South Korea’s political landscape is witnessing a dramatic shift as the prospect of abolishing the digital asset tax—rather than just delaying it—takes center stage. The ruling People Power Party has introduced a bill to completely remove taxes on cryptocurrency gains from the Income Tax Act. This move, which comes well ahead of the tax’s planned implementation in 2027, signals a significant policy pivot. The opposition Democratic Party, which previously supported mere postponement, is now actively considering full repeal.
Capital Flight Spurs Urgent Debate
At the heart of the political debate lies the massive outflow of capital from South Korea’s digital asset sector. It was recently uncovered that approximately $110 billion worth of assets had been transferred to foreign platforms by investors seeking to avoid the expected 22 percent tax. Under the current law, individuals would owe this tax on annual crypto gains exceeding 2.5 million won—about $1,781. Meanwhile, the local stock market’s tax exemption cutoff is set at 50 million won, or $35,600, which is seen as disproportionately favoring stock investors over the six million-plus South Koreans trading in crypto.

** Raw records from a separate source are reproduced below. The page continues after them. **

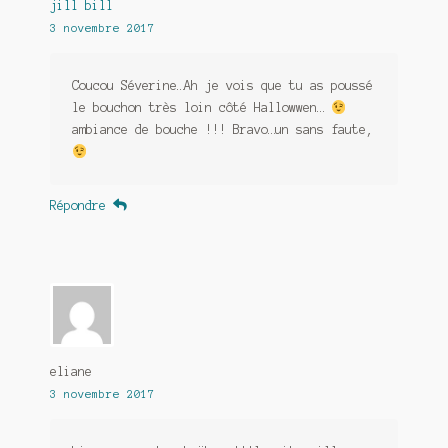
jill bill
3 novembre 2017
Coucou Séverine…Ah je vois que tu as poussé
le bouchon très loin côté Hallowwen…
ambiance de bouche !!! Bravo…un sans faute,
Répondre
eliane
3 novembre 2017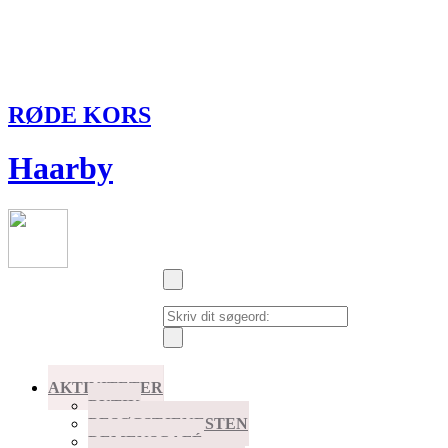
RØDE KORS
Haarby
AKTIVITETER
BUTIK
BESØGSTJENESTEN
DEMENSCAFÉ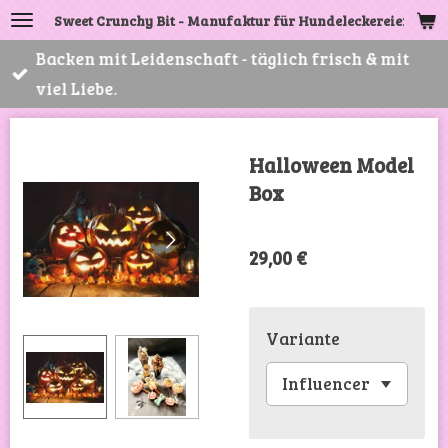
Sweet Crunchy Bit - Manufaktur für Hundeleckereien
Zum
Hauptinhalt
Backen mit Leidenschaft - täglich frisch & mit
springen
viel Liebe.
Halloween Model
Box
29,00 €
Variante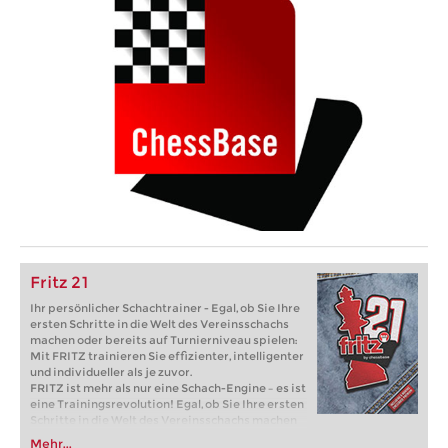
Fritz 21
Ihr persönlicher Schachtrainer - Egal, ob Sie Ihre
ersten Schritte in die Welt des Vereinsschachs
machen oder bereits auf Turnierniveau spielen:
Mit FRITZ trainieren Sie effizienter, intelligenter
und individueller als je zuvor.
FRITZ ist mehr als nur eine Schach-Engine – es ist
eine Trainingsrevolution! Egal, ob Sie Ihre ersten
Schritte in die Welt des Vereinsschachs machen
oder bereits auf Turnierniveau spielen: Mit
Mehr...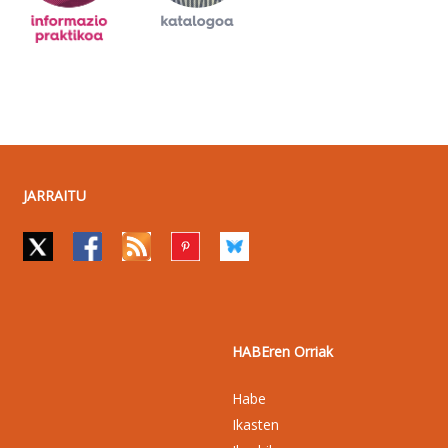
JARRAITU
HABEren Orriak
Habe
Ikasten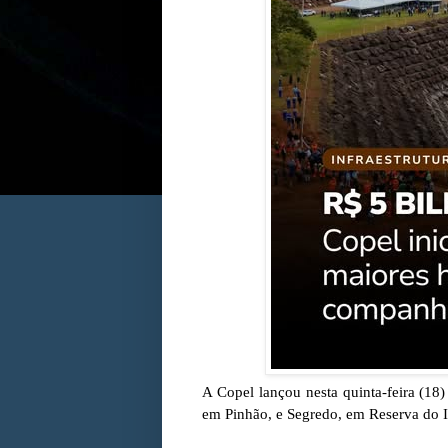
A Copel lançou nesta quinta-feira (18)
em Pinhão, e Segredo, em Reserva do 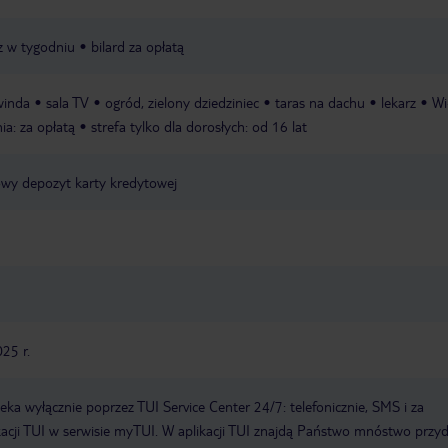
z w tygodniu
bilard za opłatą
winda
sala TV
ogród, zielony dziedziniec
taras na dachu
lekarz
Wi
nia: za opłatą
strefa tylko dla dorosłych: od 16 lat
owy depozyt karty kredytowej
25 r.
a wyłącznie poprzez TUI Service Center 24/7: telefonicznie, SMS i za
acji TUI w serwisie myTUI. W aplikacji TUI znajdą Państwo mnóstwo przy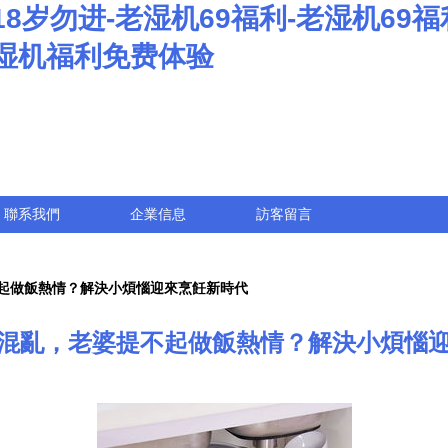
8岁勿进-老湿机69福利-老湿机69福
老湿机福利免费体验
聯系我們
企業信息
訪客留言
起做飯熱情？解決小煩惱迎來烹飪新時代
混亂，老婆提不起做飯熱情？解決小煩惱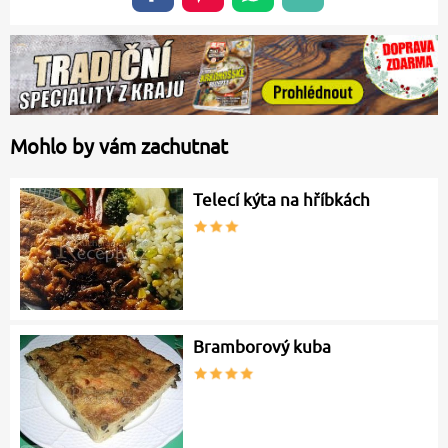
Mohlo by vám zachutnat
Telecí kýta na hříbkách
Bramborový kuba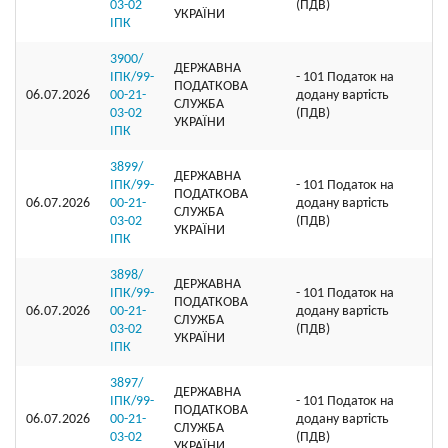
03-02
(ПДВ)
УКРАЇНИ
ІПК
3900/
ДЕРЖАВНА
ІПК/99-
- 101 Податок на
ПОДАТКОВА
06.07.2026
00-21-
додану вартість
СЛУЖБА
03-02
(ПДВ)
УКРАЇНИ
ІПК
3899/
ДЕРЖАВНА
ІПК/99-
- 101 Податок на
ПОДАТКОВА
06.07.2026
00-21-
додану вартість
СЛУЖБА
03-02
(ПДВ)
УКРАЇНИ
ІПК
3898/
ДЕРЖАВНА
ІПК/99-
- 101 Податок на
ПОДАТКОВА
06.07.2026
00-21-
додану вартість
СЛУЖБА
03-02
(ПДВ)
УКРАЇНИ
ІПК
3897/
ДЕРЖАВНА
ІПК/99-
- 101 Податок на
ПОДАТКОВА
06.07.2026
00-21-
додану вартість
СЛУЖБА
03-02
(ПДВ)
УКРАЇНИ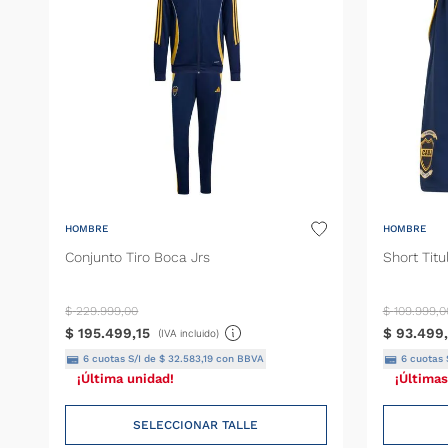
Medias
Pantalón
Shorts
HOMBRE
HOMBRE
Conjunto Tiro Boca Jrs
Short Titu
$
229
.
999
,
00
$
109
.
999
,
0
$
195
.
499
,
15
$
93
.
499
,
(IVA incluido)
6
cuotas S/I de
$
32
.
583
,
19
con BBVA
6
cuotas 
¡Última unidad!
¡Últimas
SELECCIONAR TALLE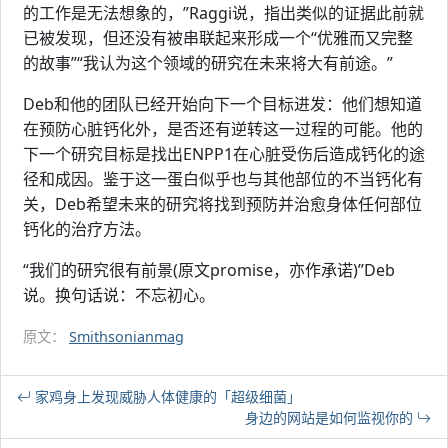
的工作是无法想象的，”Raggi说，指出类似的证据此前就
已被发现，但还没有被串联起来形成一个“优雅而又完整
的故事”“我认为这个领域的研究在未来将大有前途。”
Deb和他的团队已经开始向下一个目标进发：他们想知道
在预防心脏钙化外，是否还有逆转这一过程的可能。他的
下一个研究目标是找出ENPP1在心脏受伤后造成钙化的途
径和成因。鉴于这一蛋白似乎也与其他部位的不当钙化有
关，Deb希望未来的研究将找到预防并治愈身体任何部位
钙化的治疗方法。
“我们的研究很有前景(原文promise，亦作承诺)”Deb
说。换句话说：不忘初心。
原文：
Smithsonianmag
家鸡身上发现威胁人体健康的「超级细菌」
身边的网站是如何监视你的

Legislative Process and Economic Reverberations
The People Power Party’s proposed legislation goes further than the prior December decision to delay enforcement by two years, aiming to remove cryptocurrencies from the tax net altogether. With huge sums moving to overseas exchanges, lawmakers have been forced to urgently reassess both the legal structure and the economic fallout. As a result, the Democratic Party, which controls a majority in the National Assembly, is now placing full repeal firmly on the table.

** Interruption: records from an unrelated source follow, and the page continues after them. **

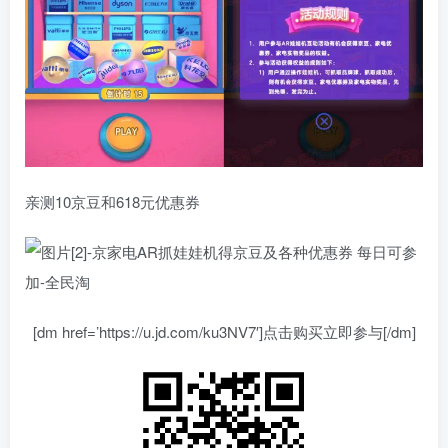
亲测10京豆和618元优惠券
[dm href=’https://u.jd.com/ku3NV7′]点击购买立即参与[/dm]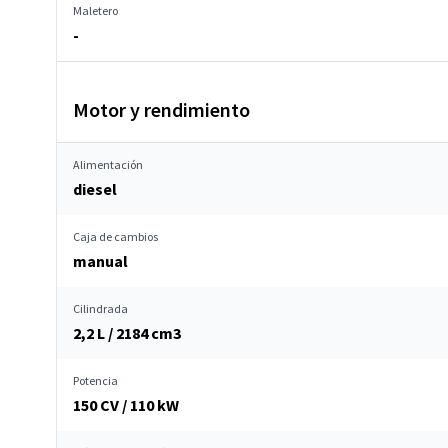
Maletero
-
Motor y rendimiento
Alimentación
diesel
Caja de cambios
manual
Cilindrada
2,2 L / 2184 cm
3
Potencia
150 CV / 110 kW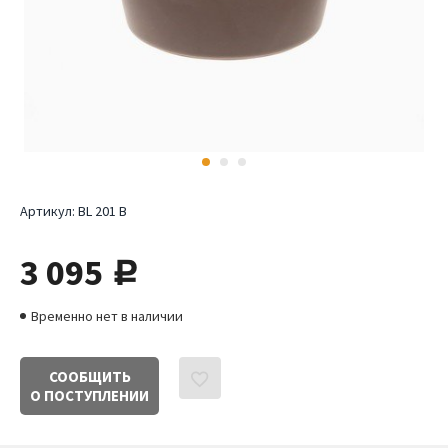
Артикул:
BL 201 B
3 095
руб.
Временно нет в наличии
СООБЩИТЬ
О ПОСТУПЛЕНИИ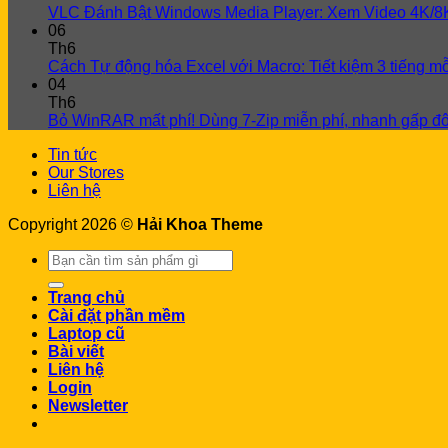
VLC Đánh Bật Windows Media Player: Xem Video 4K/8
06
Th6
Cách Tự động hóa Excel với Macro: Tiết kiệm 3 tiếng m
04
Th6
Bỏ WinRAR mất phí! Dùng 7-Zip miễn phí, nhanh gấp đô
Tin tức
Our Stores
Liên hệ
Copyright 2026 ©
Hải Khoa Theme
Search
for:
Trang chủ
Cài đặt phần mềm
Laptop cũ
Bài viết
Liên hệ
Login
Newsletter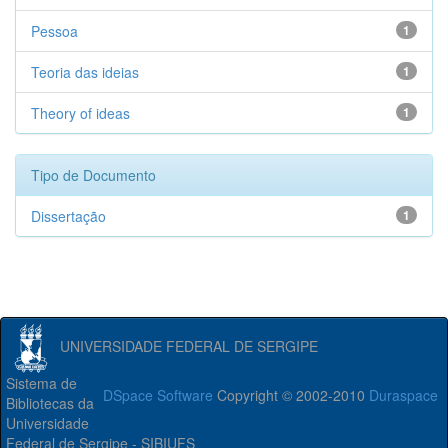
Pessoa
1
Teoria das ideias
1
Theory of ideas
1
Tipo de Documento
Dissertação
1
UNIVERSIDADE FEDERAL DE SERGIPE
Sistema de
DSpace Software
Copyright © 2002-2010
Duraspace
Bibliotecas da
Universidade
Federal de Sergipe - SIBIUFS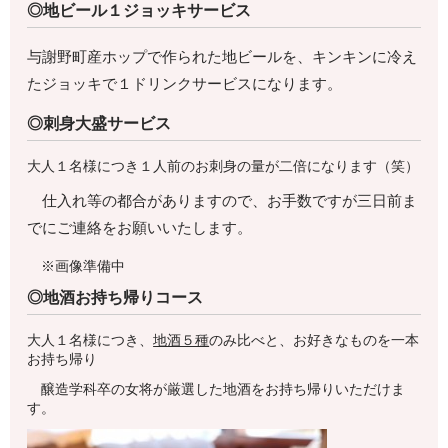
◎地ビール１ジョッキサービス
与謝野町産ホップで作られた地ビールを、キンキンに冷え
たジョッキで１ドリンクサービスになります。
◎刺身大盛サービス
大人１名様につき１人前のお刺身の量が二倍になります（笑）
仕入れ等の都合がありますので、お手数ですが三日前ま
でにご連絡をお願いいたします。
※画像準備中
◎地酒お持ち帰りコース
大人１名様につき、
地酒５種
のみ比べと、お好きなものを一本
お持ち帰り
醸造学科卒の女将が厳選した地酒をお持ち帰りいただけま
す。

South Korea is moving swiftly out of concern that it could fall behind in the digital economy race. U.S. regulators have recently adopted a more favorable approach toward the sector, prompting Korean policymakers to act cautiously in order to maintain the country’s international competitiveness.
Industry observers note that if leading exchanges like Upbit and Bithumb are allowed to operate tax-free under clear regulation, domestic trading volumes could recover. The so-called “kimchi premium”—the difference between crypto prices in Korea and overseas—might then once again serve as a meaningful market indicator.

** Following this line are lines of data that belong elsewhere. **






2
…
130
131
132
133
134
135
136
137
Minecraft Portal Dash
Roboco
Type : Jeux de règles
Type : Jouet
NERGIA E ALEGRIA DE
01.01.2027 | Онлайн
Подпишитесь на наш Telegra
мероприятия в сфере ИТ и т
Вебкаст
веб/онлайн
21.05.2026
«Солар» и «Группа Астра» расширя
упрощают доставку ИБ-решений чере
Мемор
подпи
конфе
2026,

Historically, the Democratic Party had favored a conservative approach to cryptocurrency regulation. However, the scale of capital flight has sparked urgent discussions of practical solutions. If the digital asset tax is fully abolished, officials believe the incentive for investors to move funds abroad could evaporate instantly.
The country’s tax authorities have already invested nearly 3 billion won to build an artificial intelligence-powered monitoring system for tracking digital asset transactions. Yet, if the tax is scrapped altogether, this high-tech infrastructure could find itself redundant, as the system is largely designed for income-based compliance.
The law technically remains in force until the National Assembly votes. Thus, the tax obligation is still scheduled for 2027 unless lawmakers decide otherwise. All eyes in the industry are now fixed on upcoming parliamentary debates that will determine the future of digital asset regulation in South Korea.